Rep. Lamar Smith is preparing to introduce a bill in Congress that would increase penalties for copyright infringement and broaden the scope of the DMCA and other copyright laws, according to a news.com story. (The story seems to get some details of the bill wrong, so be sure to look at the bill itself before drawing conclusions.)
The bill would increase penalties for small-scale, noncommercial copyright infringement beyond even their current excessive levels. For example, noncommercial distribution of copyrighted material worth $2500 or more would carry a maximum sentence of ten years in Federal prison. Even attempting to commit that level of infringment would potentially carry a ten-year sentence. That’s the same maximum sentenced faced by bribe-taking Congressman Duke Cunningham, whose corruption probably cost taxpayers millions of dollars. It’s also more than the average Federal sentence for manslaughter (33 months), sexual abuse (73 months), arson (87 months), fraud (14 months), embezzlement (7 months), bribery (10 months), or racketeering/extortion (72 months).
The bill would also expand the scope of copyright in several respects. Most interesting to readers here is an expansion of the DMCA’s anticircumvention rules.
Recall that Section 1201 of the DMCA bans circumvention of technical protection mechanisms (TPMs), and also bans trafficking in circumvention devices. The Smith bill would expand the trafficking ban, by redefining “trafficking” as follows:
[T]he term ‘traffic in’ means to transport, transfer, or otherwise dispose of, to another, or to make, import, export, obtain control of, or possess, with intent to so transport, transfer, or dispose of.

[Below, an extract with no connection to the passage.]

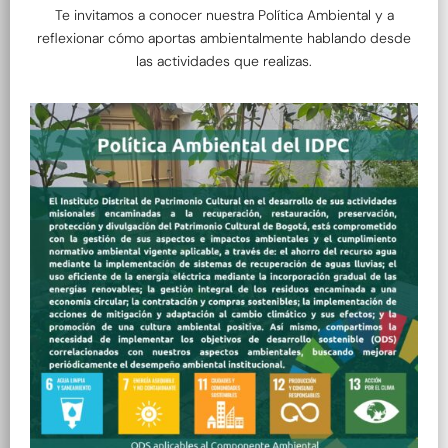
Te invitamos a conocer nuestra Política Ambiental y a
reflexionar cómo aportas ambientalmente hablando desde
las actividades que realizas.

In short, where the law now bans distribution of a circumvention device, the bill would also ban possession of a circumvention device with intent to distribute it.
This bill, if passed, would probably increase the DMCA’s chilling effect on research. Currently, a researcher can steer clear of the trafficking provision by keeping any circumvention devices to himself, using those devices himself (lawfully) in the lab. If the Smith bill passes, the researcher would have to worry that a plaintiff or prosecutor will misjudge his intent and bring a case, and that a judge or jury might be convinced that the researcher was eventually planning to distribute the device. Even if the claim of bad intent is baseless, refuting it will be slow, painful, and expensive.
I’m eager to hear the rationale for these expansions. But I wouldn’t be surprised if no rationale is offered, beyond the standard “piracy is bad” mantra or vague claims to be “rationalizing” the statute.